Transport is the supervisor over these two types of processes (foreign proxies and physical connection holders). It also supervises e.g. TCP listening sockets and similar, which create physical connection holders. Upon the creation of a physical connection, we simply burst “learn this engine” messages for all our engines, signed by Router whose job is knowing what “all our engines” means. Over its lifetime, we may send new “learn this engine” messages and also “forget this engine” messages; these create and destroy foreign engine proxies on the other side.

The practical reality of this is that a message sender need do nothing special, ever. It simply sends the message it wants to send as an ordinary Erlang message, it’s just that the recipient may be the above-described transport which delivers to the actual engine instead of the actual engine. The built-in Erlang global registry may be used effectively here; it maps engine names to PIDs and its names may be used as arguments to e.g. GenServer.call and friends.

This design smoothly handles call and cast trivially, but subscription needs additional design work. Trivially, each proxy can subscribe to the firehose and this would make porting the semantic trivial, but we don’t want or need that much network traffic. As such, engine proxies should have a specific filter spec as part of their state, which they subscribe to; what this actually contains is a matter for future design. Most will be able to subscribe to nothing.

1 Like

I say it handles call and cast trivially but I feel call needs a bit more explanation. Call blocks the caller until it gets a return value, but it does not block the callee! It’s typical to reply at the end of handle_call, but not required. Instead, the from argument to handle_call may be handed off; anyone with this value can perform the reply. We just inject a short-lived dummy caller on the receiving side, while the foreign engine proxy spawns a short-lived call replier on the sending side. So call requires a small amount of special handling to be transport-transparent.

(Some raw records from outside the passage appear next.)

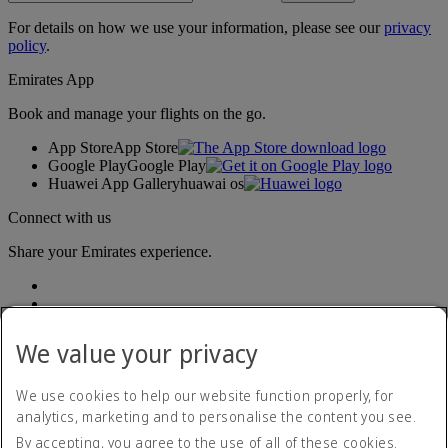
For details on how we use your information, please see our
privacy
policy
.
Emirates App
Book and manage your flights on the go.
App Store
App Store
Google Play
Google Play
Huawei App Gallery
huawai os
Connect with us
Share your Emirates experience.
We value your privacy
We use cookies to help our website function properly, for
analytics, marketing and to personalise the content you see.
Accessibility statement
By accepting, you agree to the use of all of these cookies.
Contact us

(It’s possible that no interengine messages are ever calls; I think currently this is the case. But it’s worth noting.)

For prosperity the offline version of the diagram can be found here,

Thanks for the writeup. Just paging @tg-x @graphomath @jonathan to take a look here as we will need to synchronize on the engine model and implementation w.r.t. networking.


for simplicity as a png

Artem, Ray, and I discussed this during HHH, and came up with a revised approach.

The gist of the design is that a proxy engine serves as the communication point with foreign nodes. If communication over TCP is interrupted, messages are queued and flushed when the TCP connection is restored.

Assumptions:

  • Any proxy engine communicates with a node via a specific port. A node is discovered on port X, so all traffic will go through that port from that point on.

The architecture must satisfy the following:

  • When a foreign node is unavailable, messages are queued by the proxy process. The messages are flushed by the proxy process when the TCP connection is reestablished.
  • If the TCP server stops in an expected way, the proxy process, TCP server, and all listeners are terminated in an orderly fashion.
  • If the TCP server stops in an unexpected way, the TCP server and all listeners are restarted. The proxy engine remains alive to buffer the messages.
  • A TCP server can be used by zero or more proxy engines.

Functional implications:

  • TCP servers must be addressable by a unique name which must contain their port for the above to work. This allows the proxy process to know where to send its messages to.

  • If the proxy engine is alive, but it’s TCP server is offline, the dependency must be recreated by a notification mechanism. E.g., a process sends a message to the proxy engine {:tcp_available, {:port, 5001}}.

The supervision tree will look like the design below.

To think about later:

  • How long do we queue? What if a node is disconnected for a $long period of time. Do we eventually forget it, put limits on the queue, etc.